The Genius Who Stole Christmas

Materialistic capitalism brought us this fate. Since department stores install their Christmas decorations and wares before their Halloween candy sells out, a movie fusing the two disparate holidays was our karma. Tim Burton's The Nightmare Before Christmas is Rudolph the Red-Nosed Reindeer meets Beetlejuice.

The movie's main attraction is the astonishingly painstaking stop-motion animation. Each unique puppet was posed and lighted by director Henry Selick as if it were a living person. For each of the 24 frames composing one movie second, the puppets' poses were laboriously shifted and photographed. The hundred-person production crew spent two years cranking out only a minute's worth of film a week.

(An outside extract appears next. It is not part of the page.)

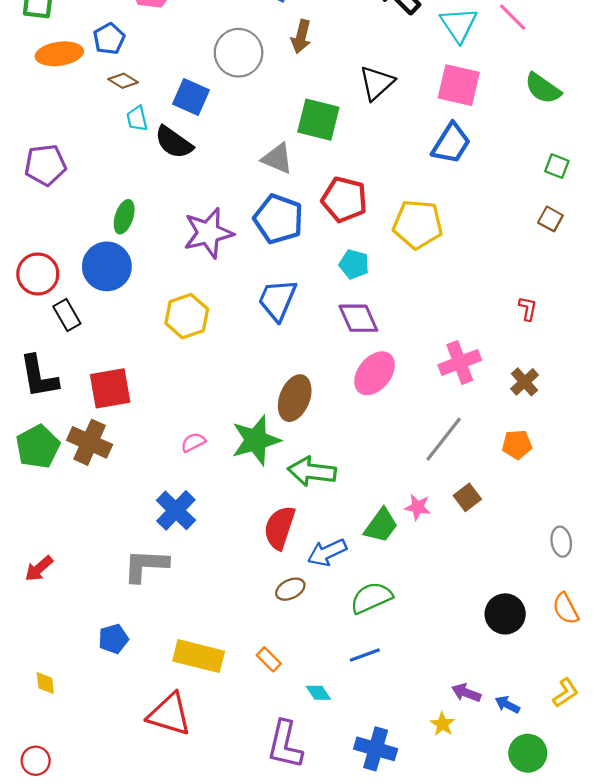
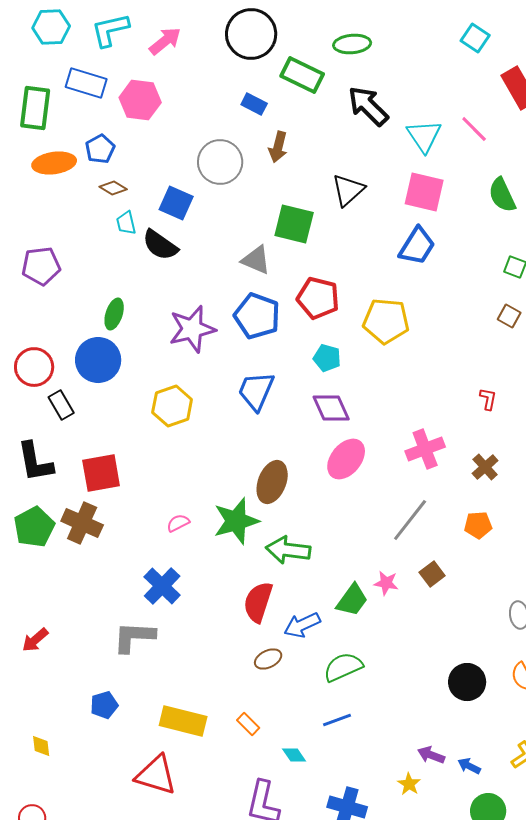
green semicircle: (543, 88) -> (502, 195), turned 30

The technique, unfortunately, sparkles brighter than the plot about Christmas being stolen by a well-intentioned ghoul. Jack Skellington, a skeleton and de facto visionary leader of Halloweentown, is a misunderstood genius isolated from the masses (producer Tim Burton's typical quasi-hero). Jack accidentally travels from Halloweentown, where a gaggle of gremlins and ghosts prepare Halloween for the real world, to Christmastown, where the familiar Santa and his elves prepare for Yuletide. Jack, tired of the same old Halloween tricks, yearns for new adventures as a fiendishly delightful replacement for the kidnapped "Sandy Claws." As in many children's stories, the protagonist wants to be someone he is not--with disastrous consequences. On Christmas Eve Jack visits houses, leaving presents of shrunken heads and other malevolent gifts, until the military blows his sled from the sky. Finally realizing his mistake, Jack battles the Boogie Man to rescue Santa and Christmas from oblivion.

The story is weakened by being filmed as a musical. The story's pace halts whenever the characters launch into yet another insipid song. Musicals work only if the songs either advance the story line or are entertaining in themselves, and neither is true here.

In spite of its flaws Nightmare is required viewing for movie buffs. It is a children's fantasy with never-ending visual surprises that will keep adults entertained as well.